● Task description
With the pictures left out, print exactly the lines below that run from the one containing "Asimismo, todos los correos electrónicos" through the one containing "Осигурете различни методи на плащане".

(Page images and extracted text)
________

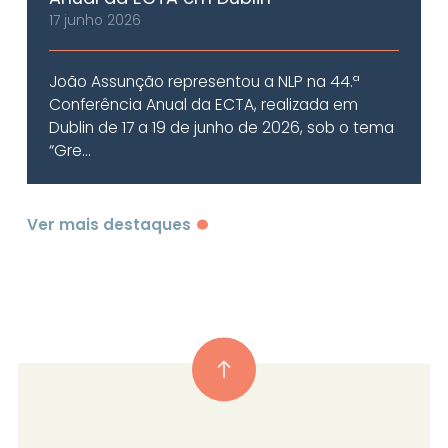
17 junho 2026
João Assunção representou a NLP na 44.ª
Conferência Anual da ECTA, realizada em
Dublin de 17 a 19 de junho de 2026, sob o tema
“Gre...
Ver mais destaques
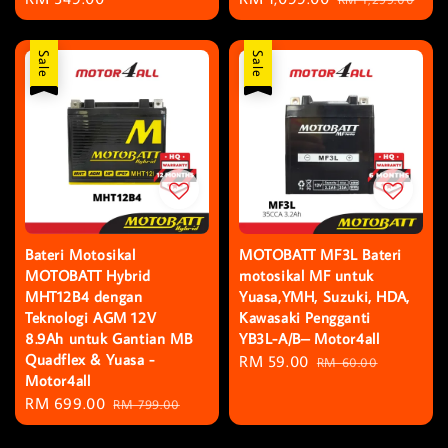
price
price
price
Sale
Sale
Bateri Motosikal
MOTOBATT MF3L Bateri
MOTOBATT Hybrid
motosikal MF untuk
MHT12B4 dengan
Yuasa,YMH, Suzuki, HDA,
Teknologi AGM 12V
Kawasaki Pengganti
8.9Ah untuk Gantian MB
YB3L-A/B– Motor4all
Quadflex & Yuasa -
Sale
RM 59.00
Regular
RM 60.00
Motor4all
price
price
Sale
RM 699.00
Regular
RM 799.00
price
price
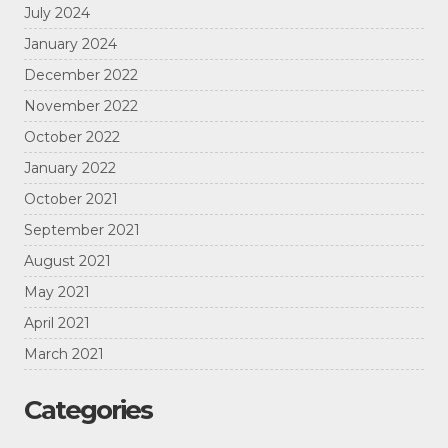
July 2024
January 2024
December 2022
November 2022
October 2022
January 2022
October 2021
September 2021
August 2021
May 2021
April 2021
March 2021
Categories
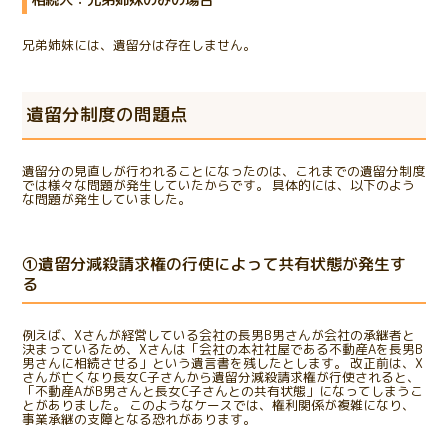
相続人：兄弟姉妹のみの場合
兄弟姉妹には、遺留分は存在しません。
遺留分制度の問題点
遺留分の見直しが行われることになったのは、これまでの遺留分制度
では様々な問題が発生していたからです。 具体的には、以下のよう
な問題が発生していました。
①遺留分減殺請求権の行使によって共有状態が発生す
る
例えば、Xさんが経営している会社の長男B男さんが会社の承継者と
決まっているため、Xさんは「会社の本社社屋である不動産Aを長男B
男さんに相続させる」という遺言書を残したとします。 改正前は、X
さんが亡くなり長女C子さんから遺留分減殺請求権が行使されると、
「不動産AがB男さんと長女C子さんとの共有状態」になってしまうこ
とがありました。 このようなケースでは、権利関係が複雑になり、
事業承継の支障となる恐れがあります。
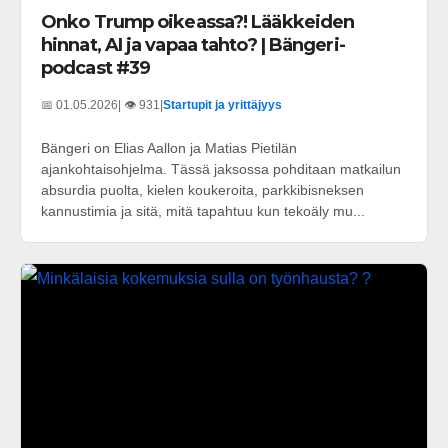
Onko Trump oikeassa?! Lääkkeiden
hinnat, AI ja vapaa tahto? | Bängeri-
podcast #39
📅 01.05.2026
| 👁️ 931
|
Startupit ja yrittäjyys
Bängeri on Elias Aallon ja Matias Pietilän
ajankohtaisohjelma. Tässä jaksossa pohditaan matkailun
absurdia puolta, kielen koukeroita, parkkibisneksen
kannustimia ja sitä, mitä tapahtuu kun tekoäly mu...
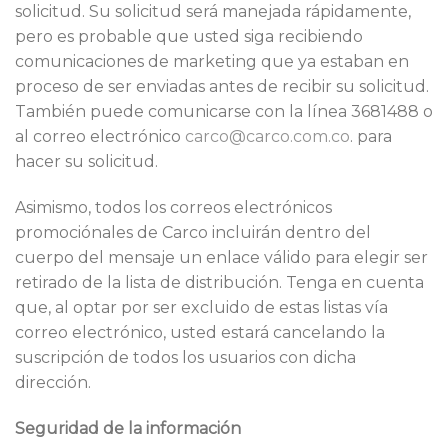
solicitud. Su solicitud será manejada rápidamente,
pero es probable que usted siga recibiendo
comunicaciones de marketing que ya estaban en
proceso de ser enviadas antes de recibir su solicitud.
También puede comunicarse con la línea 3681488 o
al correo electrónico
carco@carco.com.co
. para
hacer su solicitud.
Asimismo, todos los correos electrónicos
promociónales de Carco incluirán dentro del
cuerpo del mensaje un enlace válido para elegir ser
retirado de la lista de distribución. Tenga en cuenta
que, al optar por ser excluido de estas listas vía
correo electrónico, usted estará cancelando la
suscripción de todos los usuarios con dicha
dirección.
Seguridad de la información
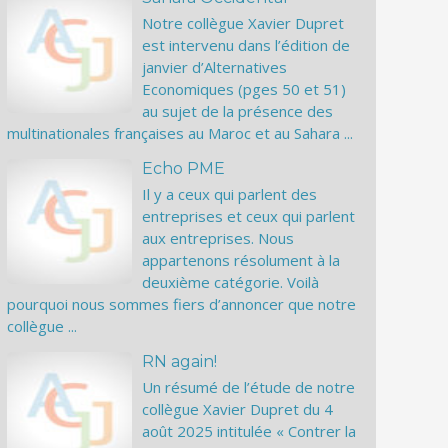
Notre collègue Xavier Dupret
est intervenu dans l’édition de
janvier d’Alternatives
Economiques (pges 50 et 51)
au sujet de la présence des
multinationales françaises au Maroc et au Sahara ...
Echo PME
Il y a ceux qui parlent des
entreprises et ceux qui parlent
aux entreprises. Nous
appartenons résolument à la
deuxième catégorie. Voilà
pourquoi nous sommes fiers d’annoncer que notre
collègue ...
RN again!
Un résumé de l’étude de notre
collègue Xavier Dupret du 4
août 2025 intitulée « Contrer la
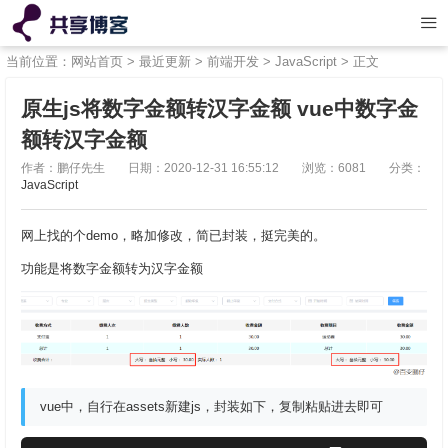
当前位置：
网站首页
>
最近更新
>
前端开发
>
JavaScript
> 正文
原生js将数字金额转汉字金额 vue中数字金
额转汉字金额
作者：鹏仔先生
日期：2020-12-31 16:55:12
浏览：6081
分类：
JavaScript
网上找的个demo，略加修改，简已封装，挺完美的。
功能是将数字金额转为汉字金额
vue中，自行在assets新建js，封装如下，复制粘贴进去即可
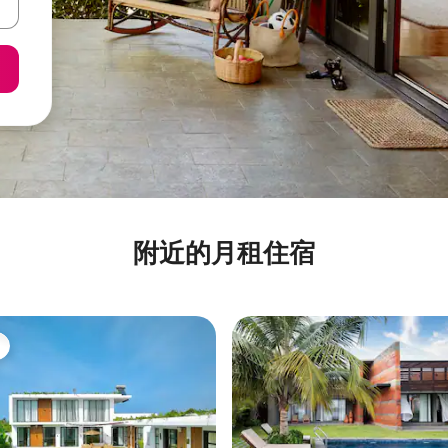
附近的月租住宿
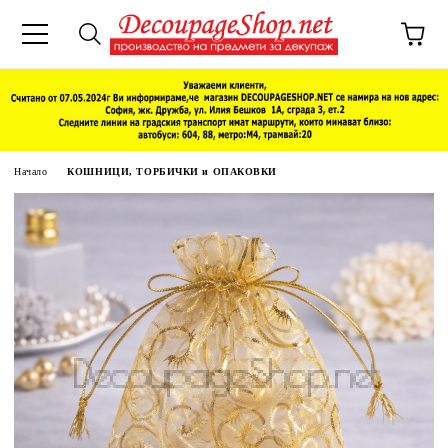
Начало
КОШНИЦИ, ТОРБИЧКИ и ОПАКОВКИ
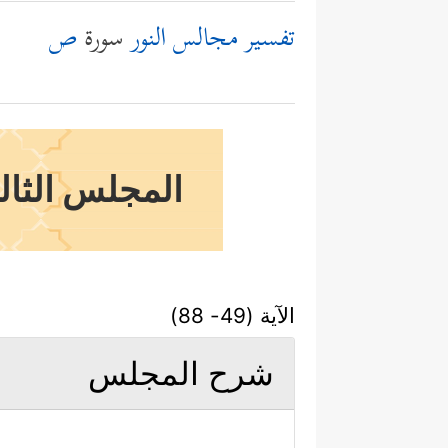
تفسير مجالس النور
سورة
ص
المجلس الثالث
الآية (49- 88)
شرح المجلس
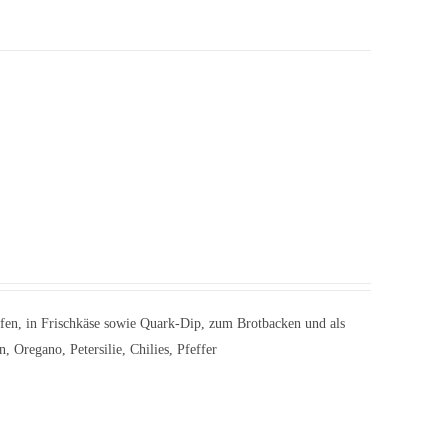
fen, in Frischkäse sowie Quark-Dip, zum Brotbacken und als
 Oregano, Petersilie, Chilies, Pfeffer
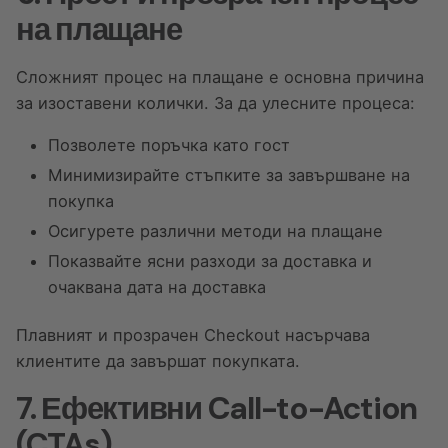
на плащане
Сложният процес на плащане е основна причина
за изоставени колички. За да улесните процеса:
Позволете поръчка като гост
Минимизирайте стъпките за завършване на
покупка
Осигурете различни методи на плащане
Показвайте ясни разходи за доставка и
очаквана дата на доставка
Плавният и прозрачен Checkout насърчава
клиентите да завършат покупката.
7. Ефективни Call-to-Action
(CTAs)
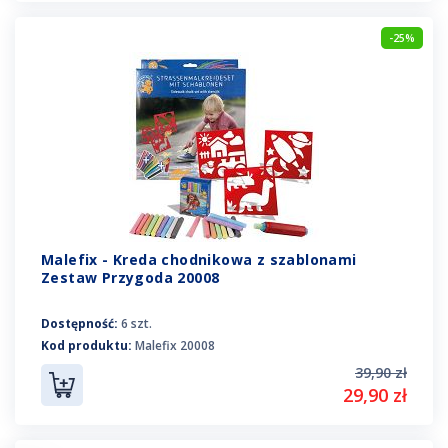
-25%
Malefix - Kreda chodnikowa z szablonami
Zestaw Przygoda 20008
Dostępność:
6 szt.
Kod produktu:
Malefix 20008
39,90 zł
29,90 zł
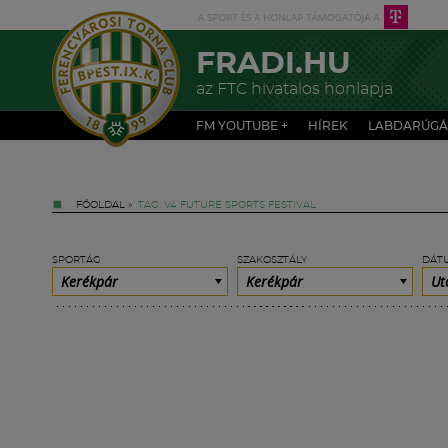
FRADI.HU
az FTC hivatalos honlapja
FM YOUTUBE +
HÍREK
LABDARÚGÁ
FŐOLDAL
»
TAG: V4 FUTURE SPORTS FESTIVAL
SPORTÁG
SZAKOSZTÁLY
DÁT
Kerékpár
Kerékpár
Ut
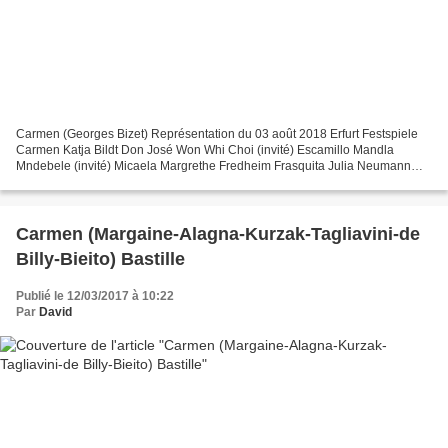
Carmen (Georges Bizet) Représentation du 03 août 2018 Erfurt Festspiele
Carmen Katja Bildt Don José Won Whi Choi (invité) Escamillo Mandla
Mndebele (invité) Micaela Margrethe Fredheim Frasquita Julia Neumann
Mercedes Annie Kruger Morales Ks. Máté Sólyom-Nagy...
Carmen (Margaine-Alagna-Kurzak-Tagliavini-de
Billy-Bieito) Bastille
Publié le 12/03/2017 à 10:22
Par
David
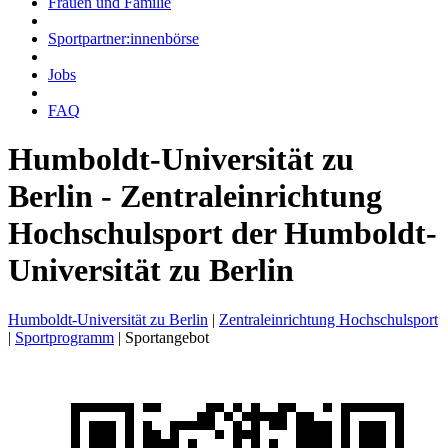
Frauen und Familie
Sportpartner:innenbörse
Jobs
FAQ
Humboldt-Universität zu
Berlin - Zentraleinrichtung
Hochschulsport der Humboldt-
Universität zu Berlin
Humboldt-Universität zu Berlin
|
Zentraleinrichtung Hochschulsport
|
Sportprogramm
|
Sportangebot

________

● Answer to the exercise
Asimismo, todos los correos electrónicos
promociónales de Carco incluirán dentro del
cuerpo del mensaje un enlace válido para elegir ser
retirado de la lista de distribución. Tenga en cuenta
que, al optar por ser excluido de estas listas vía
correo electrónico, usted estará cancelando la
suscripción de todos los usuarios con dicha
dirección.
Seguridad de la información
Notre collègue Xavier Dupret
est intervenu dans l’édition de
janvier d’Alternatives
Economiques (pges 50 et 51)
au sujet de la présence des
multinationales françaises au Maroc et au Sahara ...
Echo PME
Il y a ceux qui parlent des
entreprises et ceux qui parlent
aux entreprises. Nous
appartenons résolument à la
deuxième catégorie. Voilà
pourquoi nous sommes fiers d’annoncer que notre
collègue ...
RN again!
Un résumé de l’étude de notre
collègue Xavier Dupret du 4
août 2025 intitulée « Contrer la
当前位置：
网站首页
>
最近更新
>
前端开发
>
JavaScript
> 正文
原生js将数字金额转汉字金额 vue中数字金
额转汉字金额
作者：鹏仔先生
日期：2020-12-31 16:55:12
浏览：6081
分类：
JavaScript
网上找的个demo，略加修改，简已封装，挺完美的。
功能是将数字金额转为汉字金额
vue中，自行在assets新建js，封装如下，复制粘贴进去即可
附近的月租住宿
Начало
КОШНИЦИ, ТОРБИЧКИ и ОПАКОВКИ
تفسير مجالس النور
سورة
ص
المجلس الثالث
الآية (49- 88)
شرح المجلس
fen, in Frischkäse sowie Quark-Dip, zum Brotbacken und als
 Oregano, Petersilie, Chilies, Pfeffer
на плащане
Сложният процес на плащане е основна причина
за изоставени колички. За да улесните процеса:
Позволете поръчка като гост
Минимизирайте стъпките за завършване на
покупка
Осигурете различни методи на плащане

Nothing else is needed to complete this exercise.